Él se disculpó cubriéndola de besos antes de volver a tumbarse.
—He vivido casi tanto como ella y estoy sana. —Julia le apoyó la mano en el pecho, sobre el tatuaje, y acarició el nombre escrito sobre el corazón sangrante—. ¿Es Maia la causante de tu ansiedad?
Gabriel se tensó de nuevo.
—No.
—Si lo es, no me importa —trató de convencerlo, apartándole un mechón de pelo de la frente.
—Sé que es feliz.
—Yo también lo creo. —Julia titubeó, como si quisiera decir algo más.
—¿Qué pasa? —le preguntó Gabriel, acariciándole el cuello.
—Estaba pensando en Sharon.
—Sigue.
—No he tenido un buen modelo materno.
Él se inclinó para besarla en los labios.
—Serás una madre fantástica. Eres cariñosa, paciente y amable.

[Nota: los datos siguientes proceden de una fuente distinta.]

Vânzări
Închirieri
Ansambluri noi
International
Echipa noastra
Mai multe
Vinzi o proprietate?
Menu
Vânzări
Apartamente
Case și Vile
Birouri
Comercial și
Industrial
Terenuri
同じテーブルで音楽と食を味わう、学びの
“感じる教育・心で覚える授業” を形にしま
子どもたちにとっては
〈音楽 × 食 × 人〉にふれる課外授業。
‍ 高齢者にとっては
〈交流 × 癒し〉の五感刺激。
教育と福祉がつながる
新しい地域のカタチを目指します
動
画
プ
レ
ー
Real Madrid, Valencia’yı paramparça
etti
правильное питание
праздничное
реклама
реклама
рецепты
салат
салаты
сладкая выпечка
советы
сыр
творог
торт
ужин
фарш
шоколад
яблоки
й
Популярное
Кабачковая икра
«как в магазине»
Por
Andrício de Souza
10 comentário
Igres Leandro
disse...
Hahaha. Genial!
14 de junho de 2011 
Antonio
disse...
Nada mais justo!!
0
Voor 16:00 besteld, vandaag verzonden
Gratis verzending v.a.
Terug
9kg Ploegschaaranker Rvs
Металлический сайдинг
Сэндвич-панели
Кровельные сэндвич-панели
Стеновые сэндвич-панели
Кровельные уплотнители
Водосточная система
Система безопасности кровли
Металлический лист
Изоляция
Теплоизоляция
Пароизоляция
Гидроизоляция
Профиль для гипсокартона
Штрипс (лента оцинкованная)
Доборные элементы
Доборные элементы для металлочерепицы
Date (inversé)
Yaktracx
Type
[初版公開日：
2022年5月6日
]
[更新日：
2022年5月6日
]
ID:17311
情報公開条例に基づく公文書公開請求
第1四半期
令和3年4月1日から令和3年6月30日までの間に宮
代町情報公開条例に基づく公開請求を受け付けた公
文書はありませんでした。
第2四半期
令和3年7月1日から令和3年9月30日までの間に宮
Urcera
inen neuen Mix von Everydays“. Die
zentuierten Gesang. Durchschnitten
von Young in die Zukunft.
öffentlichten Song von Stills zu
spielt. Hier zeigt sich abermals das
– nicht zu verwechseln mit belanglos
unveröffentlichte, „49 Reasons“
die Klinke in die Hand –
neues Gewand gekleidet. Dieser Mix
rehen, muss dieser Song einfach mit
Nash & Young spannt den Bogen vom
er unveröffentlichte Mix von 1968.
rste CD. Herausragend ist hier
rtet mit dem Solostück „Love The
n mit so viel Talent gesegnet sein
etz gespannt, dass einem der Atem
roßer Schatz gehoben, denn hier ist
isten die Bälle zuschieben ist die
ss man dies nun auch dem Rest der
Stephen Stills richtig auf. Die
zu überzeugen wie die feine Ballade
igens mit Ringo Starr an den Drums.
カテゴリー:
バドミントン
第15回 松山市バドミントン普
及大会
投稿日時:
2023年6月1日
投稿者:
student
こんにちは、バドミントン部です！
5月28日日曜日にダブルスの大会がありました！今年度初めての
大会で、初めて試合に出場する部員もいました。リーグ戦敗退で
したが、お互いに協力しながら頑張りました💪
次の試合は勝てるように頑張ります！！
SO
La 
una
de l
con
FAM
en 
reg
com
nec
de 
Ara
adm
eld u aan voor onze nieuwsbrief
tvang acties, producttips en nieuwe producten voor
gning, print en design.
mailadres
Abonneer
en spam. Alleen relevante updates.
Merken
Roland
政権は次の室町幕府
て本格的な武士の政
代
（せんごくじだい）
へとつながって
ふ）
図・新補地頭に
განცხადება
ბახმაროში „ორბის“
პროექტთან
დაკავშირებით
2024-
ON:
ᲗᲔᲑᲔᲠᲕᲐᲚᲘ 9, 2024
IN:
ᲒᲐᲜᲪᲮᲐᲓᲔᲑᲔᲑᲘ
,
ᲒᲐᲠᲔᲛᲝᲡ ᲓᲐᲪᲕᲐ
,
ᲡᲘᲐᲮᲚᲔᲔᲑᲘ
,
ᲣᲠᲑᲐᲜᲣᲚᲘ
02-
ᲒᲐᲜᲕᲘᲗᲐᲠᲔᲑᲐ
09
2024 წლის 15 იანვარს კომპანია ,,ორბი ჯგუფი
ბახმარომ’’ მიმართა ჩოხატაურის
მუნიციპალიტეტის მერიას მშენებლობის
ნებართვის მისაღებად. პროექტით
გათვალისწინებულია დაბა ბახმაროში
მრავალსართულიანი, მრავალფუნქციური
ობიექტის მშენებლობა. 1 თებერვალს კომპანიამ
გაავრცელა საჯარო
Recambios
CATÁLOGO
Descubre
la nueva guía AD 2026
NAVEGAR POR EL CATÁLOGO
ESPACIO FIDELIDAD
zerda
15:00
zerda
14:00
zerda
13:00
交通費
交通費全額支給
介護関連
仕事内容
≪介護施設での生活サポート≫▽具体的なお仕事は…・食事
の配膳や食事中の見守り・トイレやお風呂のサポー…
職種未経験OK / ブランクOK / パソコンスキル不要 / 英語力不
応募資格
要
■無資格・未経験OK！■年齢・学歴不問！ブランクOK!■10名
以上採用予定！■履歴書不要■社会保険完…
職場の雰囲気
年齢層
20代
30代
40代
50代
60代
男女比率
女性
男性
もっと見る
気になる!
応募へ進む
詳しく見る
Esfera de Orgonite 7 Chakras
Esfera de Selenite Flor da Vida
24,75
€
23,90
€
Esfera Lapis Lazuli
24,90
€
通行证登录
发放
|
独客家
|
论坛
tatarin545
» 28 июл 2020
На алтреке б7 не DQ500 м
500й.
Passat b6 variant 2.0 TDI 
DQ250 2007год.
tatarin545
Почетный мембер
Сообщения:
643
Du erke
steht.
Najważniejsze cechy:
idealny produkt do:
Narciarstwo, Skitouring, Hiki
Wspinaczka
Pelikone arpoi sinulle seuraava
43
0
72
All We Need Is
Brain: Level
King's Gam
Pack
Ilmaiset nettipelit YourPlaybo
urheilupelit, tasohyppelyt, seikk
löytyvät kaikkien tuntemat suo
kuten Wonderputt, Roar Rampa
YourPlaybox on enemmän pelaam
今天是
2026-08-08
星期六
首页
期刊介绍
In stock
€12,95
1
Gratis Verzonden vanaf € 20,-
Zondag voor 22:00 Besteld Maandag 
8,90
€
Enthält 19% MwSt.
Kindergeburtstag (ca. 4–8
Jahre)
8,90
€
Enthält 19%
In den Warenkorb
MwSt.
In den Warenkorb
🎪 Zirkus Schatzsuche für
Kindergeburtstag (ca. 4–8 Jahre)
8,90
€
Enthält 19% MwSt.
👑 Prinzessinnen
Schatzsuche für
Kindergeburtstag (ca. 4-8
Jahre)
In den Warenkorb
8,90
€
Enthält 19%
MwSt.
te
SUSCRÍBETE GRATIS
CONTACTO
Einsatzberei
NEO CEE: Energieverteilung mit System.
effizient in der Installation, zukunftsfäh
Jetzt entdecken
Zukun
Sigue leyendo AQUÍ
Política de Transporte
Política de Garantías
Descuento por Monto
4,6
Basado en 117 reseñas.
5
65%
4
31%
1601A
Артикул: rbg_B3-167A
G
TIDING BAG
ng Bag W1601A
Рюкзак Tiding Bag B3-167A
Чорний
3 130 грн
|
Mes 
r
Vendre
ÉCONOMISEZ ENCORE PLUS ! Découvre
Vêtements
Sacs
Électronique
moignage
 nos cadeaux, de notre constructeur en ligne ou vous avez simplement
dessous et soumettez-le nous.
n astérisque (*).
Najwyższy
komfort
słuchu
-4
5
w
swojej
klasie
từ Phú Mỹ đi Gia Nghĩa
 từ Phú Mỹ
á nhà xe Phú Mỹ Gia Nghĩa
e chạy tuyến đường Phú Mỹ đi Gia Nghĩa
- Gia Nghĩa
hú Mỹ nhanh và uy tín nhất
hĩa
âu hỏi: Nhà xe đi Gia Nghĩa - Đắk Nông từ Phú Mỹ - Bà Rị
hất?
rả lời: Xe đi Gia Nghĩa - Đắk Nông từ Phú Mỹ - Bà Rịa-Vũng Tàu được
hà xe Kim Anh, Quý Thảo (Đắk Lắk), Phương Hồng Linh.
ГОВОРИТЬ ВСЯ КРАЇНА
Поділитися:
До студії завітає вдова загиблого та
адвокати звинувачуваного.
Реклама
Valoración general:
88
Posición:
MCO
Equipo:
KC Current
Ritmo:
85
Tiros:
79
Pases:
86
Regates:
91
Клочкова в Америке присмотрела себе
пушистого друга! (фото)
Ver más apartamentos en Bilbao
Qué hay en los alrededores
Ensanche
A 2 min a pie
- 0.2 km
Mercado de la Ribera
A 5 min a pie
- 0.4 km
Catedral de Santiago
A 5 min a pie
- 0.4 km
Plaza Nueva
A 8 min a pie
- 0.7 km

—No sabría cómo hacerlo —susurró.
—Lo descubriremos juntos. Soy yo quien debería estar preocupado. Mis padres biológicos fueron la viva imagen de una familia disfuncional. Y mi vida… no ha sido precisamente un modelo de conducta.
Julia negó con la cabeza y lo besó.
—Cuidas muy bien del niño de Tammy, hasta tu hermano lo reconoce. Pero es muy pronto para tener un hijo, Gabriel. Nos casamos en enero. Y me gustaría acabar el doctorado antes de tener familia.
—Lo sé, y te dije que estaba de acuerdo —replicó él, acariciándole las costillas con un dedo.
—La vida de casada es maravillosa, pero todavía estoy acostumbrándome a algunas cosas. Sé que a ti debe de pasarte lo mismo.
Gabriel dejó de acariciarla.
—Por supuesto. Aún estamos aprendiendo a convivir. Pero eso no nos impide hacer planes de futuro, Julianne. —Hizo una pausa—. Creo que debería ir a ver a mi médico cuanto antes. Han pasado tantos años que temo que la vasectomía pueda ser irreversible.
—Hay más de una manera de formar una familia. Podemos plantearnos otros tratamientos médicos. O podríamos adoptar a alguno de los niños del orfanato de los franciscanos en Florencia —dijo ella con la mirada perdida—. Cuando llegue el momento.
Gabriel le apartó un mechón de pelo de la cara cariñosamente.
—Podemos hacer todas esas cosas. Tras la ponencia, pienso llevarte a Umbría antes de ir a la exposición de Florencia. Pero en cuanto hayamos vuelto de Europa, iré al médico.
Ella lo besó y Gabriel aprovechó el movimiento para colocarla encima de él. Una especie de corriente eléctrica surgió entre ellos. Gabriel la agarró con fuerza por las caderas.
—Cuando estés lista, empezaremos a practicar.
—Sí, creo que deberíamos prepararnos a fondo.
—Tienes toda la razón —susurró él, rodeándola con los brazos.